*What to produce*:
Return every entry exactly as written, with the pictures removed.

....

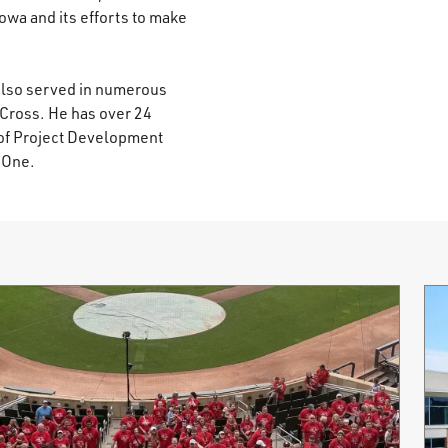
Iowa and its efforts to make
also served in numerous
 Cross. He has over 24
 of Project Development
y One.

....

*Written response*:
Iowa and its efforts to make
also served in numerous
 Cross. He has over 24
 of Project Development
y One.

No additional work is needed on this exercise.